--- INFORMATION SUPPLIED Enclosed Below ---

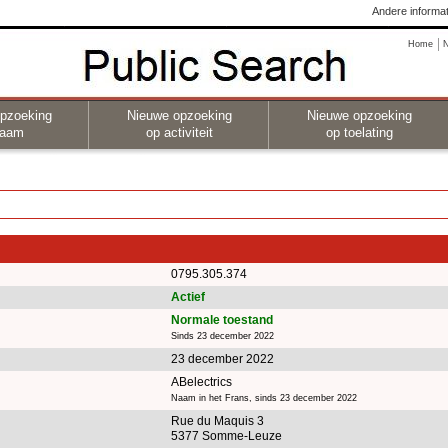
Andere informat
Home
pzoeking
Nieuwe opzoeking
Nieuwe opzoeking
naam
op activiteit
op toelating
0795.305.374
Actief
Normale toestand
Sinds 23 december 2022
23 december 2022
ABelectrics
Naam in het Frans, sinds 23 december 2022
Rue du Maquis 3
5377 Somme-Leuze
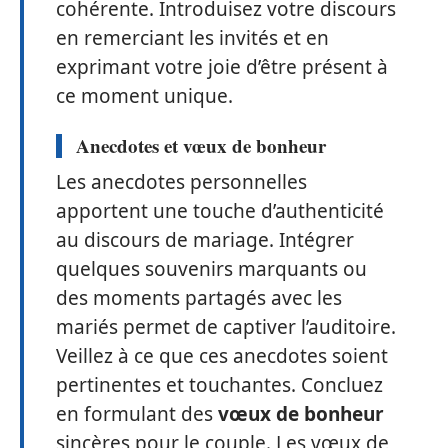
cohérente. Introduisez votre discours
en remerciant les invités et en
exprimant votre joie d’être présent à
ce moment unique.
Anecdotes et vœux de bonheur
Les anecdotes personnelles
apportent une touche d’authenticité
au discours de mariage. Intégrer
quelques souvenirs marquants ou
des moments partagés avec les
mariés permet de captiver l’auditoire.
Veillez à ce que ces anecdotes soient
pertinentes et touchantes. Concluez
en formulant des
vœux de bonheur
sincères pour le couple. Les vœux de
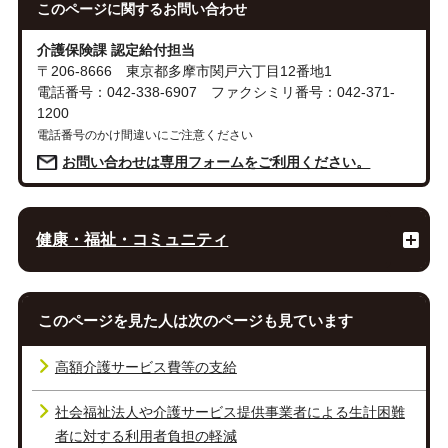
このページに関する
お問い合わせ
介護保険課 認定給付担当
〒206-8666 東京都多摩市関戸六丁目12番地1
電話番号：042-338-6907 ファクシミリ番号：042-371-
1200
電話番号のかけ間違いにご注意ください
お問い合わせは専用フォームをご利用ください。
健康・福祉・コミュニティ
このページを見た人は次のページも見ています
高額介護サービス費等の支給
社会福祉法人や介護サービス提供事業者による生計困難
者に対する利用者負担の軽減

--- End of Enclosed INFORMATION SUPPLIED ---

▸ TASK DETAILS: Please copy every line from the entries that includes the word "vœux".

▸ OUTPUT OF THE TASK:
Anecdotes et vœux de bonheur
vœux de bonheur
sincères pour le couple. Les vœux de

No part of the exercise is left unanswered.